Route optimization service was partially degraded

Incident Report for Routific

Postmortem

On May 17 08:34 a.m. - 11:31 a.m. and May 20 03:12 a.m. - 07:20 a.m., part of Routific’s route optimization service was partially degraded. It has been stable since then. We would like to apologize for the lack of communication when the problem happened.

What happened on May 17?

On May 17 08:34 a.m. - 11:31 a.m., a lot of route optimization jobs failed to process because one of our instances became unavailable. On May 14, we shipped a new improvement to find more efficient route solutions for small problems. This increased the demand for computing resources and resulted in one of our two instances to fail on May 17 at 08:34 a.m. The remaining healthy instance was not able to respond to all job requests on-time. At 11:31 a.m., we identified the issue, removed the unresponsive instances and reverted our deployment.

What happened on May 20?

On May 20 03:12 a.m. - 07:20 a.m., jobs processing took a long time to complete due to a large number of job requests received. Our auto-scaling policy also failed to trigger to add new instances. At 07:20 a.m., the issue was identified and new instances were manually added to handle the load. We will keep these new instances running until we permanently fix our auto-scaling policy.
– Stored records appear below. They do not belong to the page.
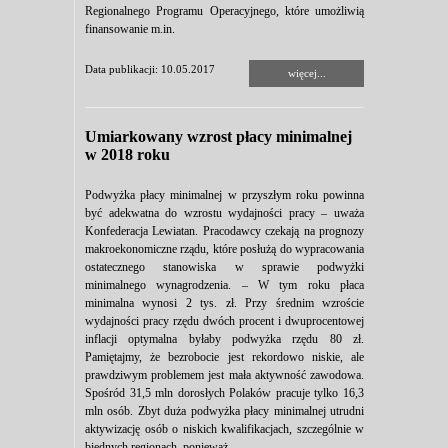
Regionalnego Programu Operacyjnego, które umożliwią
finansowanie m.in.
Data publikacji: 10.05.2017
więcej...
Umiarkowany wzrost płacy minimalnej
w 2018 roku
Podwyżka płacy minimalnej w przyszłym roku powinna
być adekwatna do wzrostu wydajności pracy – uważa
Konfederacja Lewiatan. Pracodawcy czekają na prognozy
makroekonomiczne rządu, które posłużą do wypracowania
ostatecznego stanowiska w sprawie podwyżki
minimalnego wynagrodzenia. – W tym roku płaca
minimalna wynosi 2 tys. zł. Przy średnim wzroście
wydajności pracy rzędu dwóch procent i dwuprocentowej
inflacji optymalna byłaby podwyżka rzędu 80 zł.
Pamiętajmy, że bezrobocie jest rekordowo niskie, ale
prawdziwym problemem jest mała aktywność zawodowa.
Spośród 31,5 mln dorosłych Polaków pracuje tylko 16,3
mln osób. Zbyt duża podwyżka płacy minimalnej utrudni
aktywizację osób o niskich kwalifikacjach, szczególnie w
biednych regionach, ponieważ...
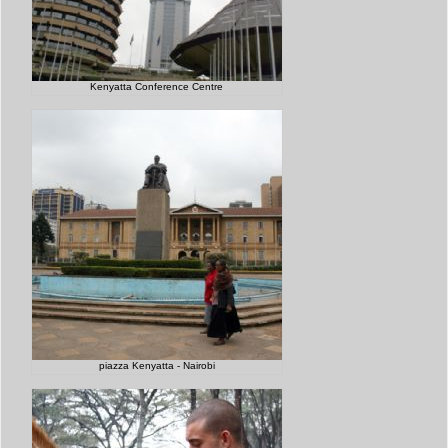
Kenyatta Conference Centre
piazza Kenyatta - Nairobi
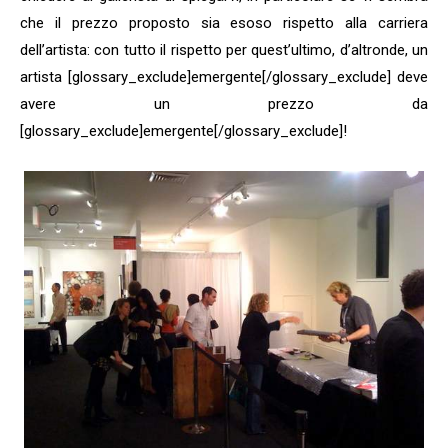
che il prezzo proposto sia esoso rispetto alla carriera
dell’artista: con tutto il rispetto per quest’ultimo, d’altronde, un
artista [glossary_exclude]emergente[/glossary_exclude] deve
avere un prezzo da
[glossary_exclude]emergente[/glossary_exclude]!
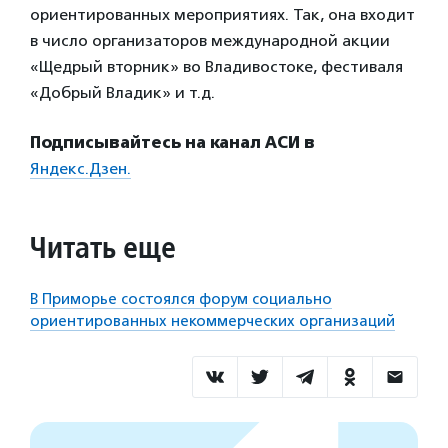
ориентированных мероприятиях. Так, она входит
в число организаторов международной акции
«Щедрый вторник» во Владивостоке, фестиваля
«Добрый Владик» и т.д.
Подписывайтесь на канал АСИ в
Яндекс.Дзен.
Читать еще
В Приморье состоялся форум социально
ориентированных некоммерческих организаций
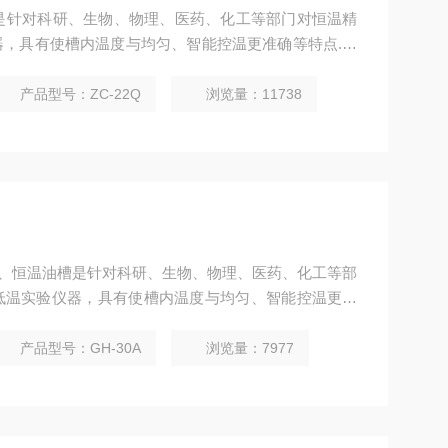
槽是针对科研、生物、物理、医药、化工等部门对恒温精
，具有使槽内温度与均匀、智能控温更准确等特点.亦
量仪表制造中的定标用途。
产品型号：ZC-22Q
浏览量：11738
水槽、恒温油槽是针对科研、生物、物理、医药、化工等部
低温实验仪器，具有使槽内温度与均匀、智能控温更精
产品型号：GH-30A
浏览量：7977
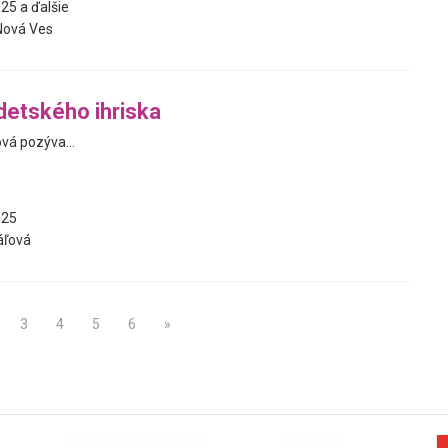
25 a ďalšie
Nová Ves
detského ihriska
vá pozýva...
025
áľová
3
4
5
6
»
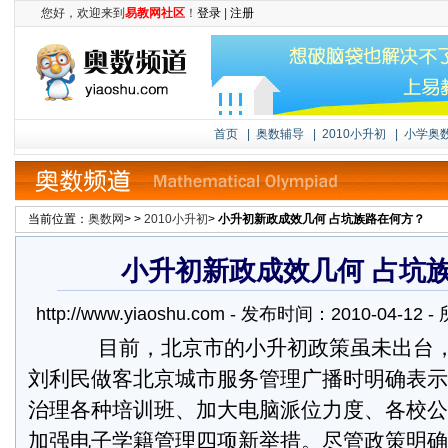
您好，欢迎来到
易教网社区
！
登录
|
注册
首页
|
奥数辅导
|
2010小升初
|
小学奥
当前位置：
奥数网
> >
2010小升初
>
小升初新政成效几何 占坑族路在何方？
小升初新政成效几何 占坑
http://www.yiaoshu.com - 发布时间：2010-04-1
目前，北京市的小升初政策虽未出台，
刘利民做客北京城市服务管理广播时明确表示
治理各种培训班、加大电脑派位力度、各校公
加强电子学籍管理四项新举措。尽管政策明确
What are we doing about it?

Our team will be dedicated to improving our auto-scaling and add new metrics to our monitoring system for the next quarter. We are also working on moving our route optimization system into a new infrastructure to upgrade our systems reliability, availability and recoverability. Additionally, we are committed to improving our communication with our customers on the downtime incident reports.

Posted May 24, 2019 - 14:24 PDT

Resolved

On May 17 08:34 a.m. - 11:31 a.m. and May 20 03:12 a.m. - 07:20 a.m., part of Routific’s route optimization service was partially degraded. It has been stable since then.

Posted May 20, 2019 - 11:31 PDT